The Law Society of Ontario has the statutory duties to facilitate access to justice for all of the people of Ontario and to act in the interest of the public.
In 2016, after years of pressure from paralegals and family court litigants, the attorney general and the Law Society appointed Justice Annemarie E. Bonkalo to study unmet legal needs in family court. Bonkalo found that the majority (57%) of family court litigants, through no fault of their own, other than not being able to afford a lawyer and being ineligible to qualify for legal aid, had to represent themselves in family court.
To increase the access to justice for litigants with family court matters, Bonkalo recommended that paralegals be allowed to provide some family court legal services.
The Law Society is responsible for the licensing and regulation of lawyers and paralegals in Ontario. Unlike most other provinces, in Ontario, paralegals have been representing clients independently of lawyers in small claims court, at the landlord and tenant board, traffic court, and other venues for decades. Paralegals are often more affordable and have more expertise than lawyers in the venues in which they specialize.
In December 2017, the Law Society’s board of directors, which consists of 40 lawyers, five paralegals and eight lay people, voted to have its committee recommend the education, licensing process, and limitations on what services a family law paralegal should be able to provide to the public.

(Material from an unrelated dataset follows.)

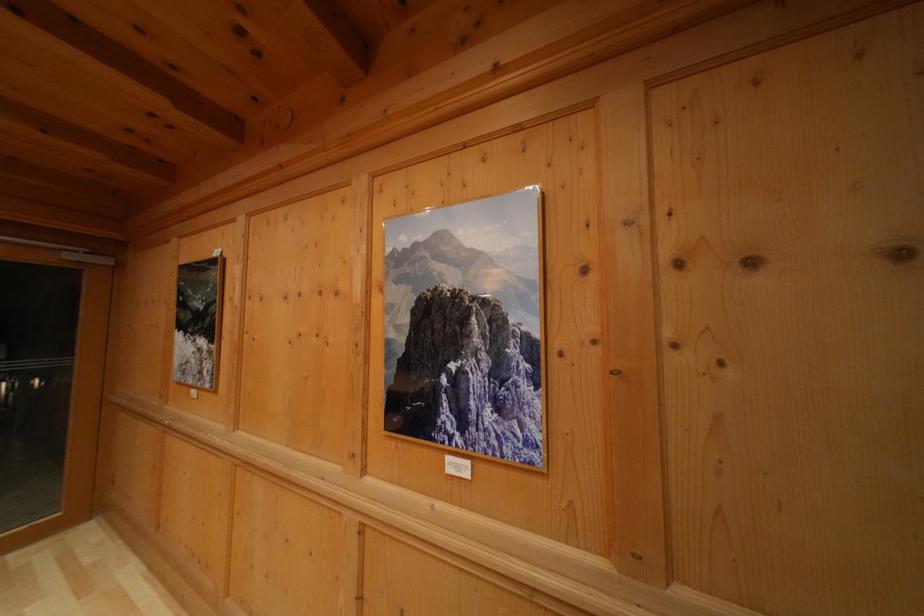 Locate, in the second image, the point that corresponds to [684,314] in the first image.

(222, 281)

In February 2022, a plan for family law paralegal training and services was submitted to the Law Society’s board of directors to be voted on. The result: The Law Society, bowing to pressure from family law lawyers and the judiciary, removed the plan from the agenda and cited that more study was needed. Obviously, four years of study was not enough!
MOTION ON AGM AGENDA?
In April 2022, a group of paralegals attempted to get a motion added to the agenda of the upcoming annual general meeting (AGM) of the Law Society in May 2022. The motion stated that the Law Society should approach the attorney general of Ontario to have the provincial government take over the regulation of lawyers and paralegals as the Law Society has failed in its statutory duty to act in the public interest and to facilitate access to justice for the people of Ontario.
In response, the Law Society’s president, referred to as the treasurer, wrote that the motion would not be heard at the upcoming AGM as it would upset their board of directors’ ability to run the affairs of the society.

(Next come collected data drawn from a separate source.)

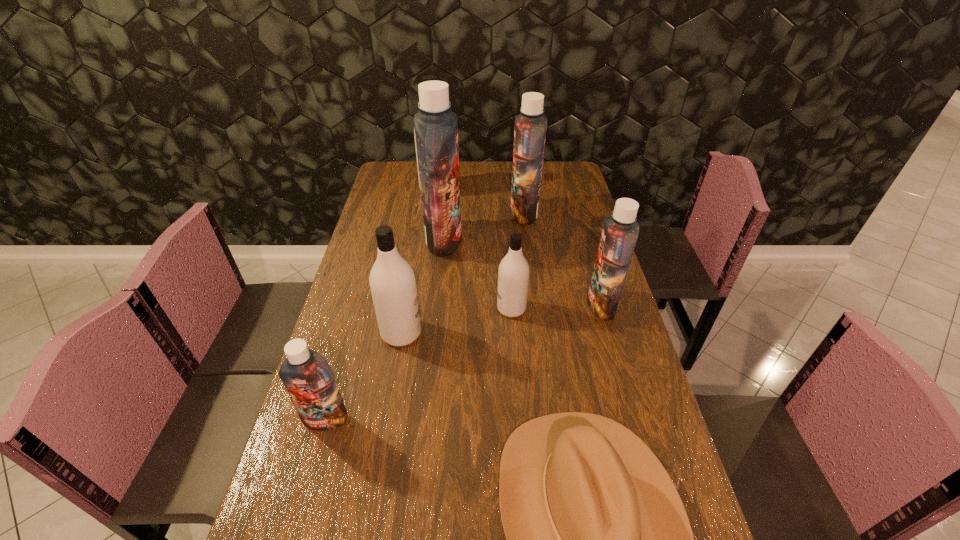 The width and height of the screenshot is (960, 540). I want to click on the nearest blue shampoo, so click(x=309, y=380).

Find the location of a particular element. This screenshot has height=540, width=960. vacant space situated 0.310m on the front label of the tallest object is located at coordinates (548, 239).

The image size is (960, 540). In order to click on blank space located on the front label of the third blue shampoo from left to right in this screenshot , I will do `click(471, 213)`.

Image resolution: width=960 pixels, height=540 pixels. Find the location of `free space located on the front label of the third blue shampoo from left to right`. free space located on the front label of the third blue shampoo from left to right is located at coordinates (474, 213).

What are the coordinates of `vacant space located on the front label of the third blue shampoo from left to right` in the screenshot? It's located at (471, 213).

The image size is (960, 540). What are the coordinates of `vacant space located 0.360m on the front-facing side of the farthest object` in the screenshot? It's located at (428, 254).

You are a GUI agent. You are given a task and a screenshot of the screen. Output one action in this format:
    pyautogui.click(x=<x>, y=<y>)
    Task: Click on the vacant space situated on the front label of the second smallest blue shampoo
    
    Given the screenshot: What is the action you would take?
    coord(456,304)

Where is `vacant point located 0.340m on the front label of the second smallest blue shampoo`? vacant point located 0.340m on the front label of the second smallest blue shampoo is located at coordinates (476, 304).

I want to click on blank area located 0.270m on the front label of the second smallest blue shampoo, so click(499, 304).

At what (x,y) coordinates should I click in order to perform the action: click on vacant position located 0.290m on the front-facing side of the second biggest white shampoo. Please return your answer as a coordinate pair (x, y). Looking at the image, I should click on (524, 333).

Unlike the government of Ontario which is accountable to the public at each election, the Law Society is not publicly accountable to anyone.
It is evident that by refusing to allow the paralegals’ motion to be added to the AGM agenda for its members to discuss whether the Law Society is properly facilitating access to justice, the Law Society is protecting the interests of its lawyer members and, in doing so, loses all credibility that it acts in the interest of Ontarians.
The Ontario government is responsible to address the unmet legal needs of Ontarians and it mandated the Law Society of Ontario to do the same. If the Law Society believes that it does not have to meet their mandate to facilitate access to justice for the public, maybe it should be dissolved.
— Marshall Yarmus us a Licensed Paralegal. He is the former Vice-president of both the Paralegal Society of Ontario and the Paralegal Society of Canada.